Además explicó el malestar que sufrió su familia cuando lo detuvieron en España, sobre todos sus hijos que “no podían creer lo que yo había hecho”. Al estar detenido, Soza relató que le dijo a su familia “no me vengan a ver más, yo me voy a suicidar porque no aguanto más”.

Cutral Co

En la pequeña porción del relato que dedicó a los casos por los que se los juzga, Soza dijo que “en Cutral Co no fue ninguno de la Federal”. Además se defendió diciendo que él no participaba en las reuniones, aunque sí sabían que había gente de inteligencia de otras fuerzas.

Además se refirió al reconocimiento que hizo Orlando “Nano” Balbo en el destacamento de la Policía Federal y señalando que “no puedo comprender como recuerda un pollo con puré pero no puede dar detalles sobre la cómo era la mesa (donde lo torturaban)”.

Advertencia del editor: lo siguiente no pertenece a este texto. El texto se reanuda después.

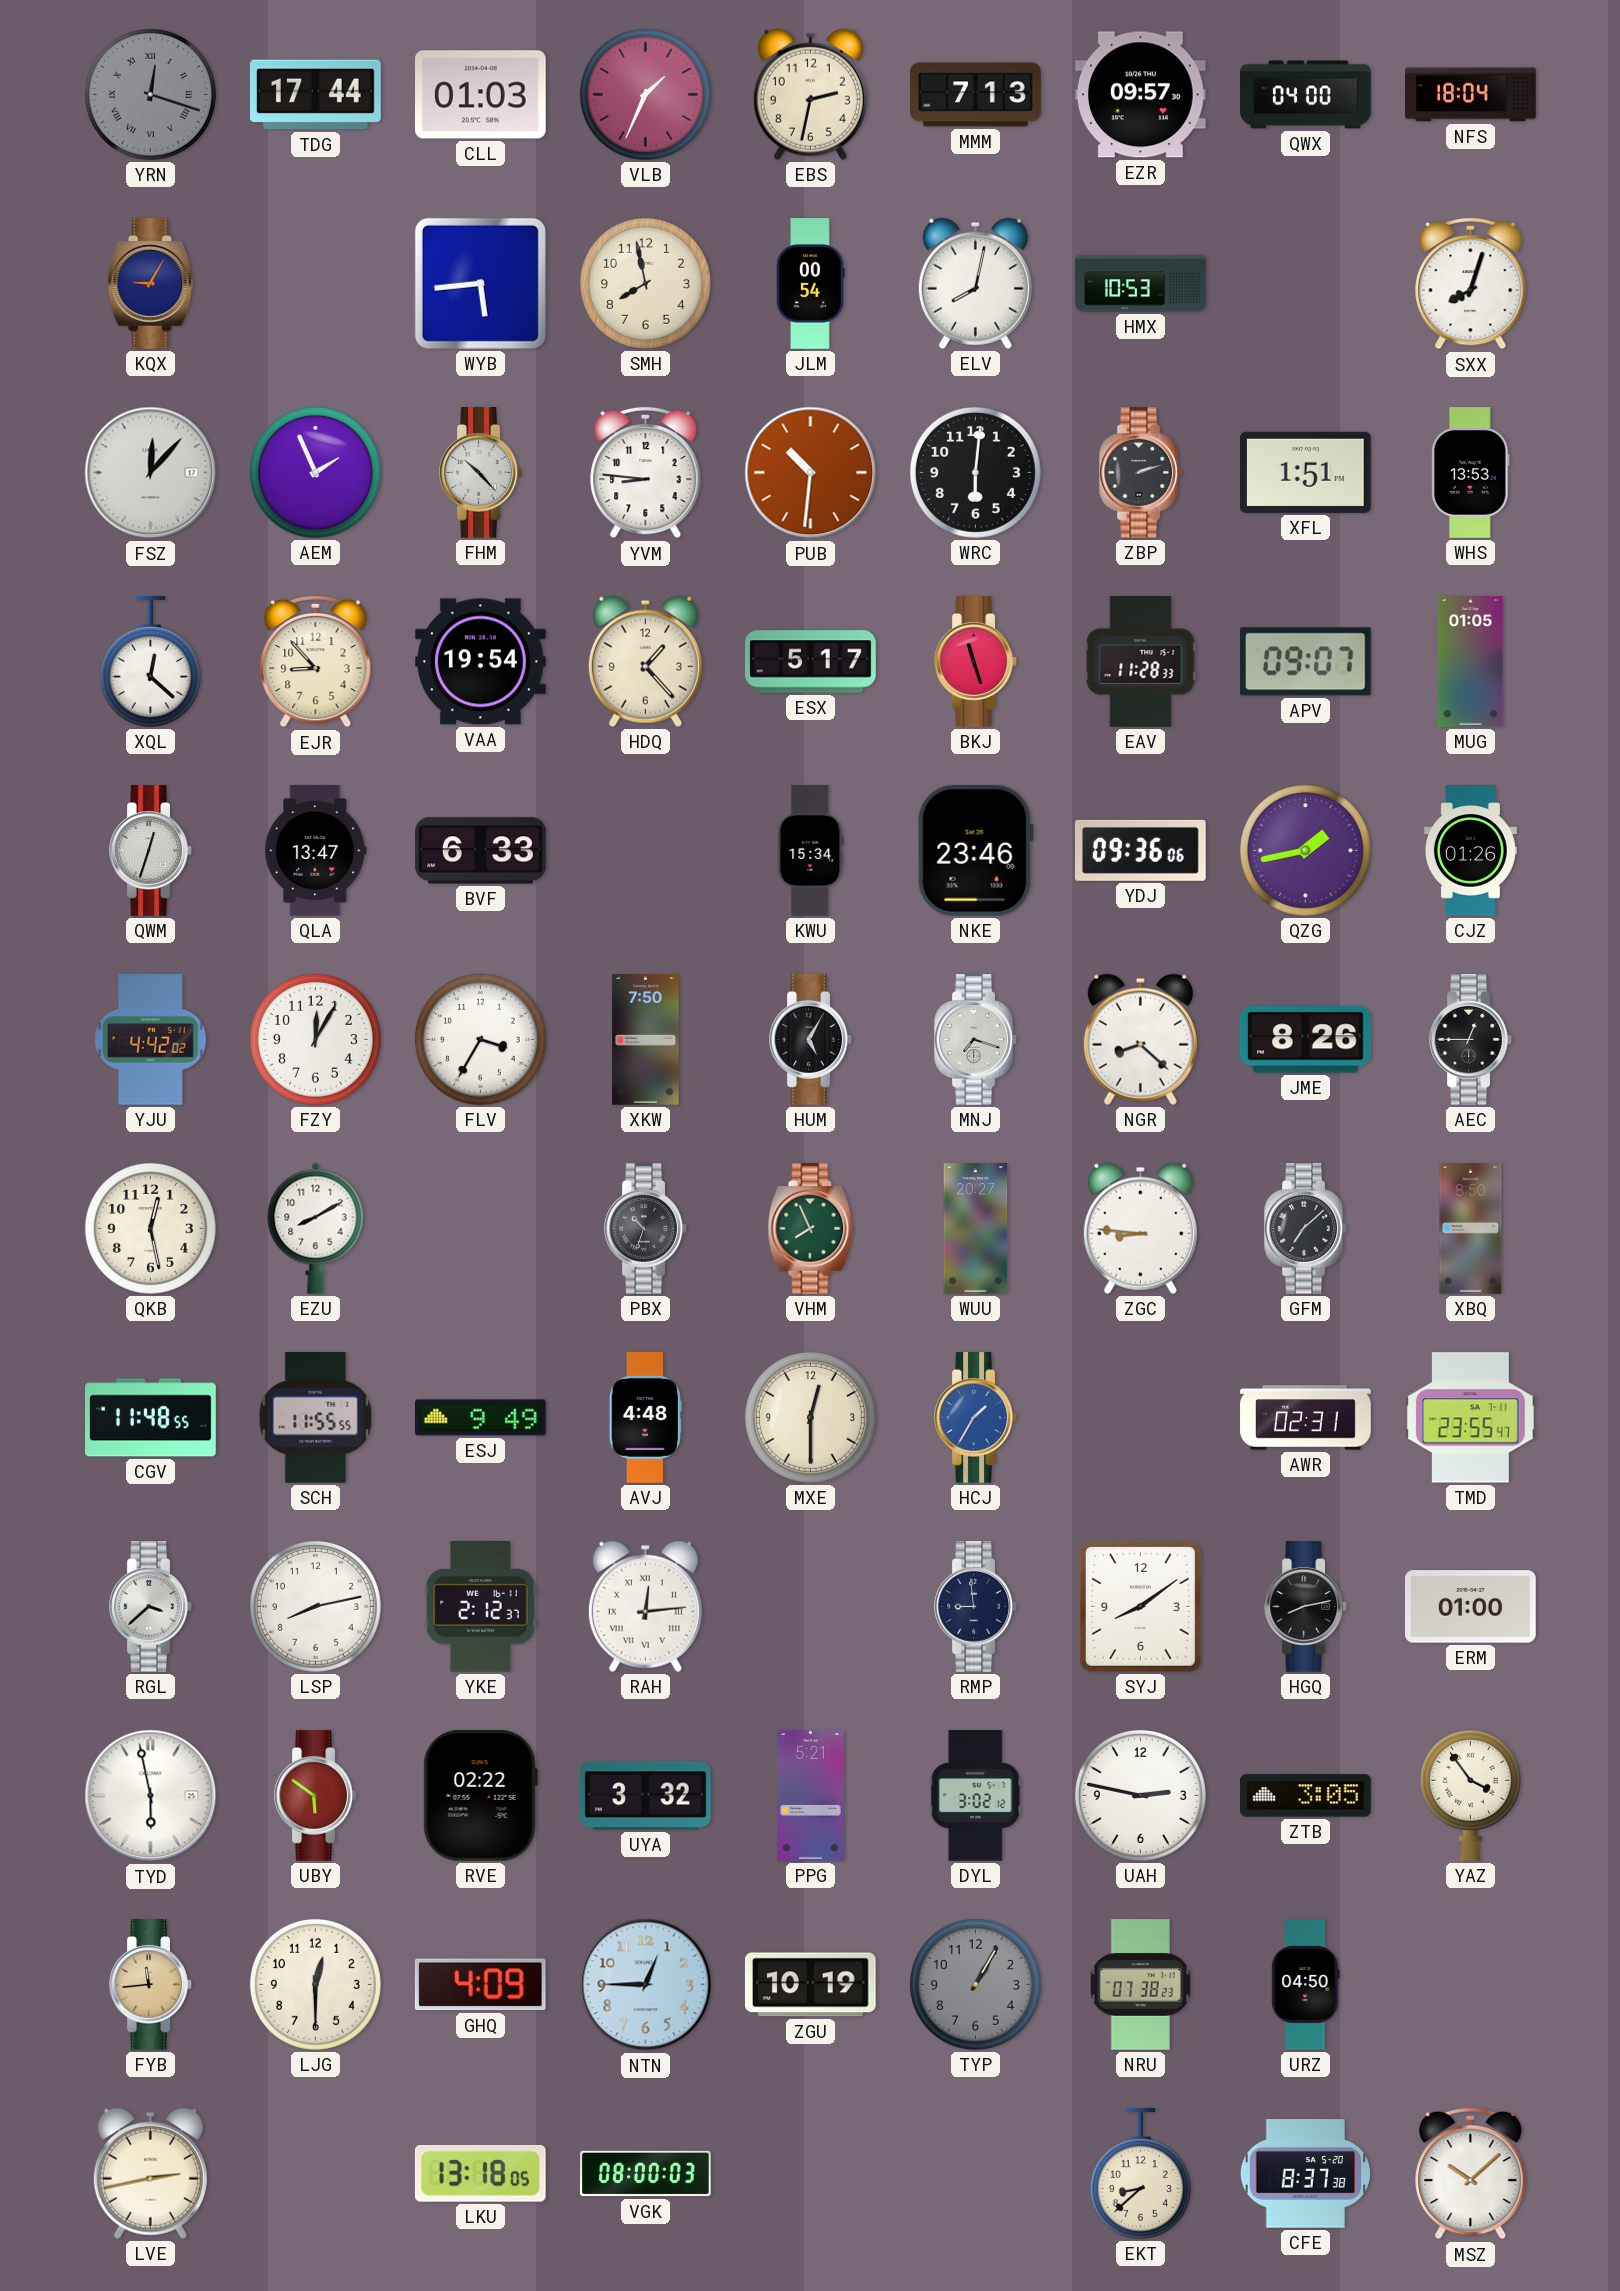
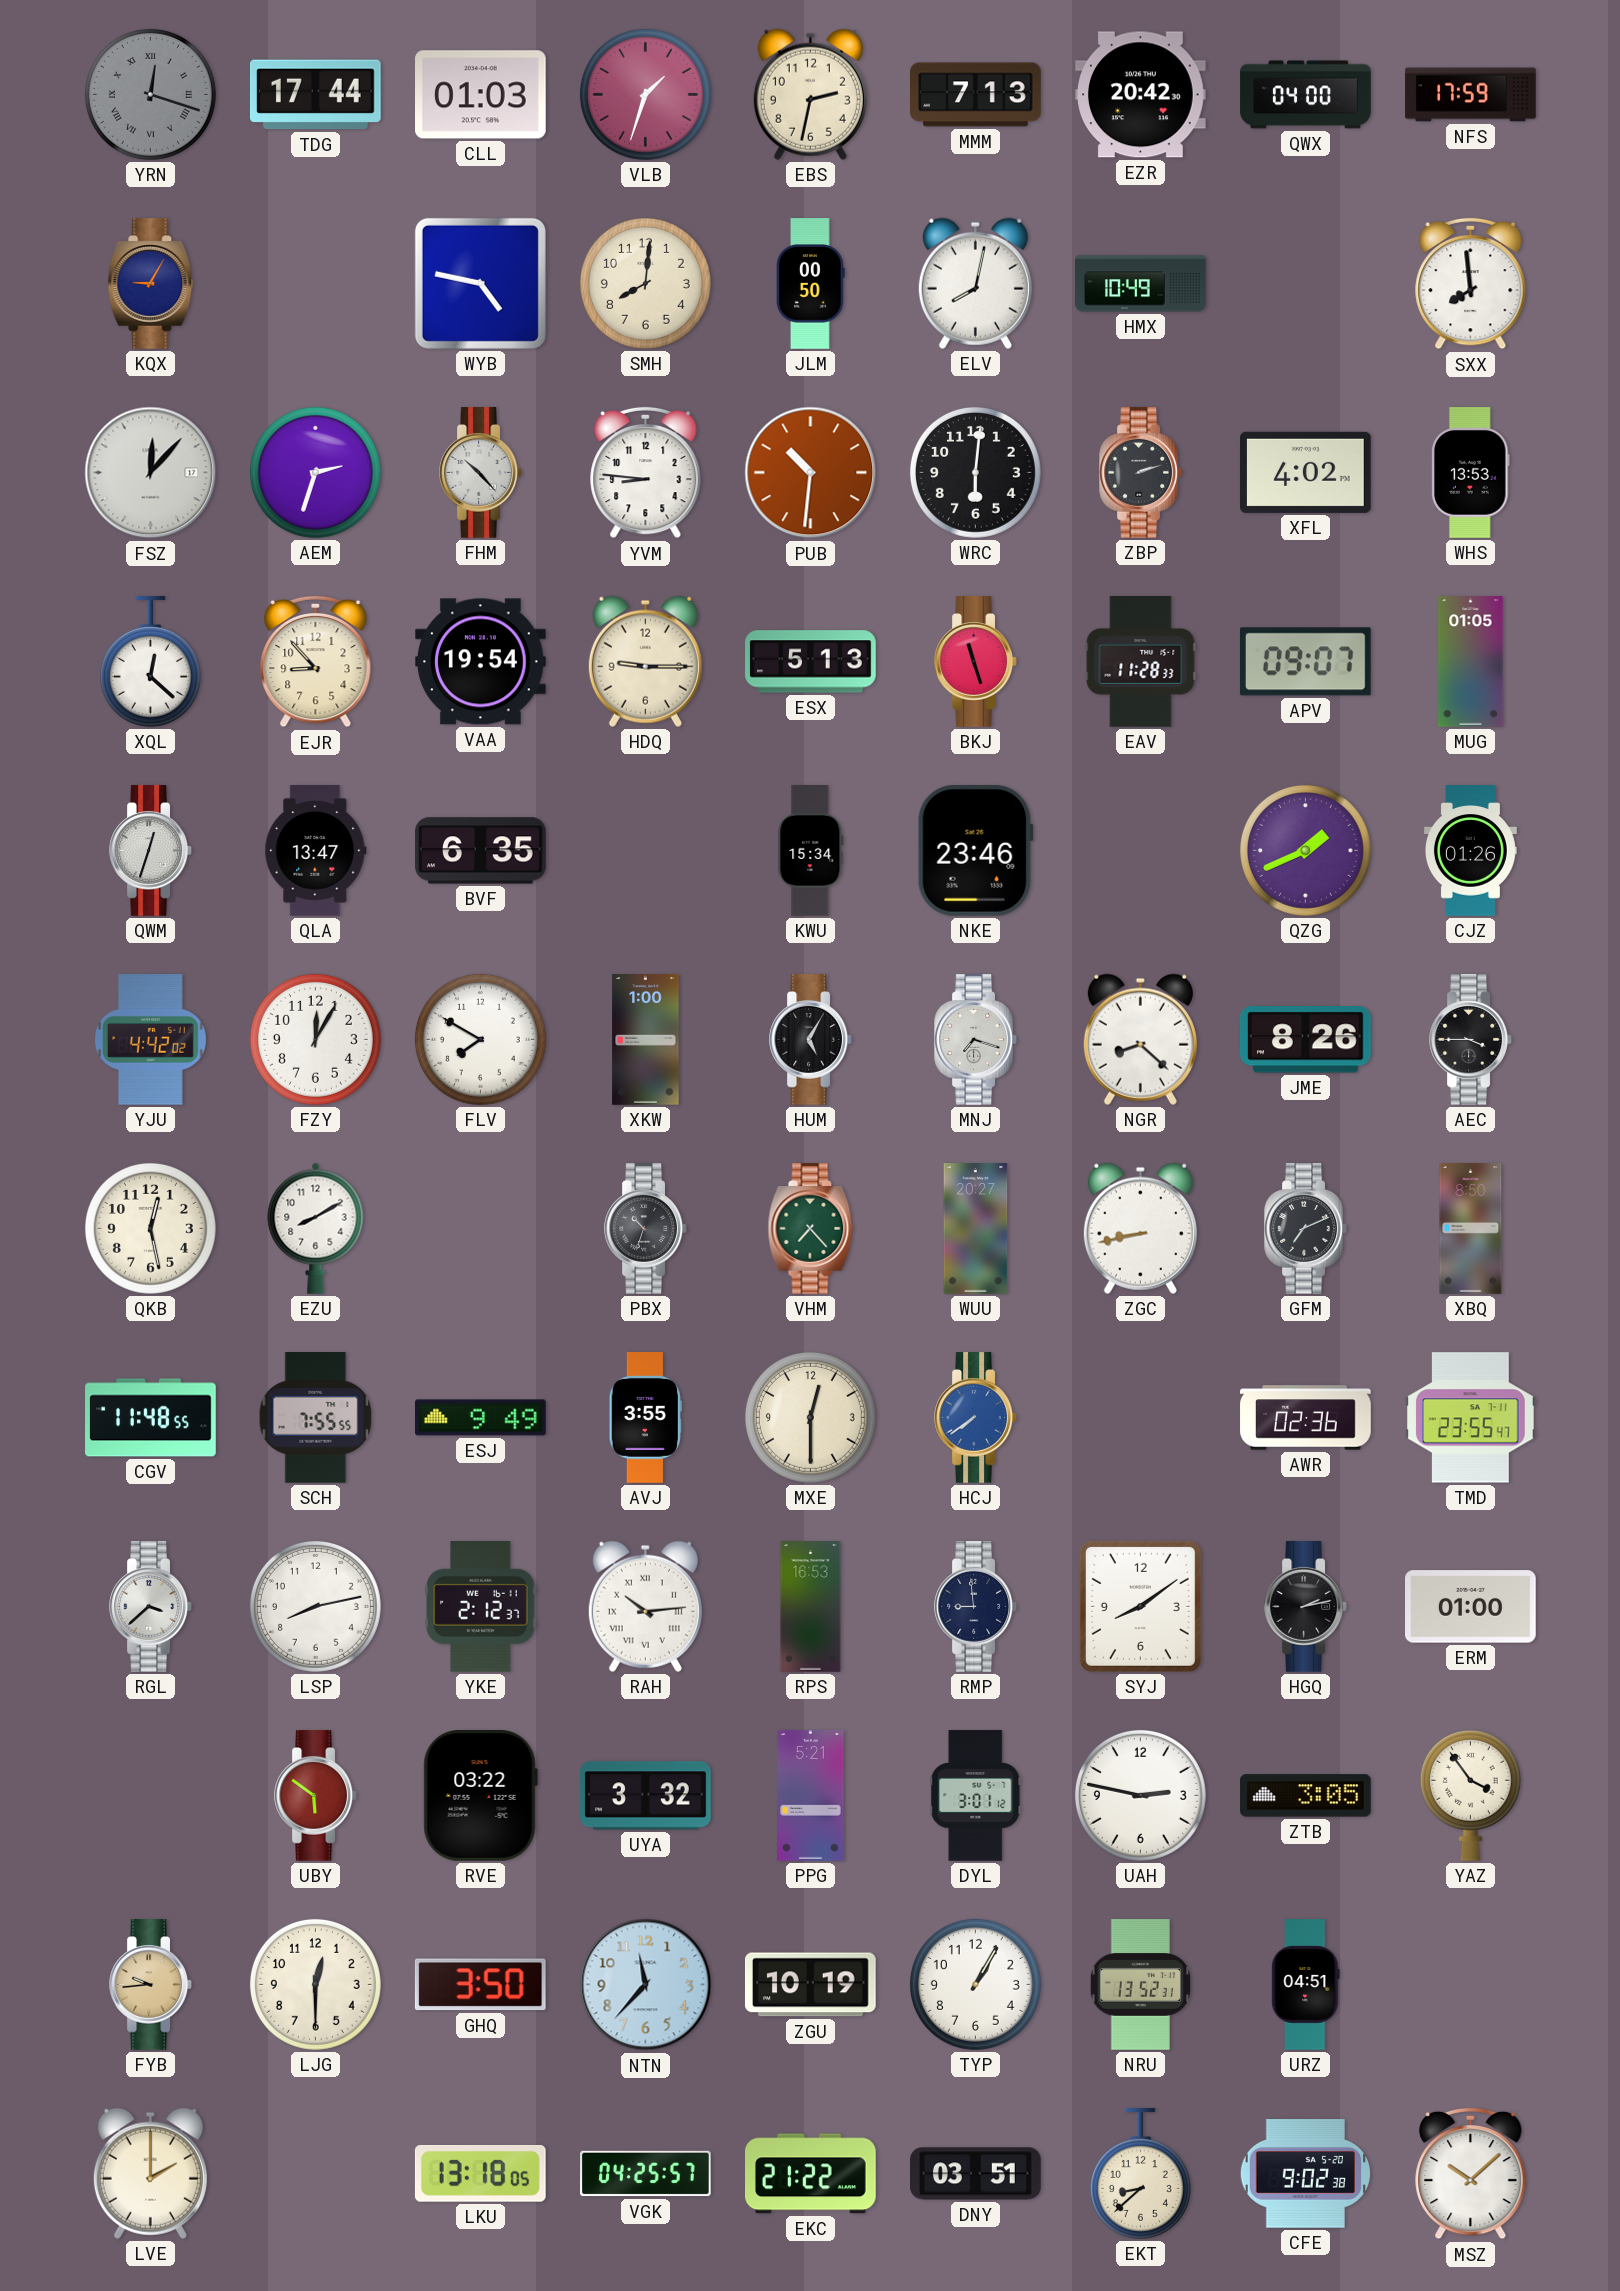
VLB: 1:34 -> 1:33
EZR: 09:57 -> 20:42
NFS: 18:04 -> 17:59
WYB: 5:44 -> 4:47
SMH: 7:58 -> 8:01
JLM: 00:54 -> 00:50
HMX: 10:53 -> 10:49
SXX: 8:03 -> 7:59
AEM: 1:56 -> 2:33
XFL: 1:51 -> 4:02
HDQ: 1:23 -> 9:15
ESX: 5:17 -> 5:13
BVF: 6:33 -> 6:35
YDJ: 09:36 -> none
QZG: 1:43 -> 1:41
FLV: 3:35 -> 7:50
XKW: 7:50 -> 1:00
AEC: 12:45 -> 3:45
VHM: 7:56 -> 7:23
ZGC: 8:46 -> 8:43
GFM: 7:08 -> 7:11
SCH: 11:55 -> 7:55
AVJ: 4:48 -> 3:55
HCJ: 1:35 -> 7:39
AWR: 02:31 -> 02:36
RAH: 12:14 -> 10:14
RPS: none -> 16:53
HGQ: 8:13 -> 2:13
TYD: 5:58 -> none
RVE: 02:22 -> 03:22
DYL: 3:02 -> 3:01
FYB: 11:44 -> 9:44
GHQ: 4:09 -> 3:50
NTN: 12:45 -> 11:37
TYP dial: grey -> white
NRU: 07:38 -> 13:52
URZ: 04:50 -> 04:51
LVE: 2:43 -> 2:00
VGK: 08:00 -> 04:25
EKC: none -> 21:22
DNY: none -> 03:51
CFE: 8:37 -> 9:02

Si bien Soza negó su culpabilidad en los cargos por los que se los acusa, al concluir su declaración, señaló: “a las víctimas nunca las vi, de esos se encargaba González (el Perro, jefe de la delegación)”, y agregó: “Pido perdón por todo lo que hice, más de eso no puedo decir, otra cosa no podía hacer”.

Y concluyó diciendo que él no estuvo en contra de la subversión y que “si tuve que hacer algo fue porque recibíamos órdenes”.

Jorge Di Pascuale ingresando al recinto. Foto: Matías Subat.
Jorge Di Pascuale ingresando al recinto. Foto: Matías Subat.

“Acá había una guerra y yo sólo era parte de una brigada”

Por otra parte, Jorge Di Pasquale se explayó durante más de una hora sobre el contexto político internacional desde el año ´55 en adelante. Habló sobre las relaciones de Cuba con Estados Unidos, la Unión Soviética, Chile y Argentina. Presentó fotos de Eduardo Luis Duhalde y de Cristina Kirchner con una bandera del Che Guevara y pidió que se incluya como prueba una película titulada “La Argentina en Guerra” con declaraciones de Enrique Gorriarán Merlo.

También se declaró inocente y dijo ser un “prisionero de guerra”, donde se lo tiene preso sin ninguna prueba concreta que demuestre su culpabilidad. Criticó a la justicia, al gobierno y al proceso penal diciendo que quienes lo juzgan “tiene la misma ideología que los que participaban en actos terroristas”. “Soy un prisionero de guerra, me siento perseguido por pertenecer a una fuerza con identidad propia”, señaló. Además se quejó de los tratos que recibió en prisión y cuestionó la existencia de “un plan criminal” en Argentina.

Durante toda su exposición, Di Pasquale enfatizó sobre su inocencia planteando una postura ideológica y que él sólo cumplía órdenes. “Acá había una guerra y yo sólo era parte de una brigada”, explicó.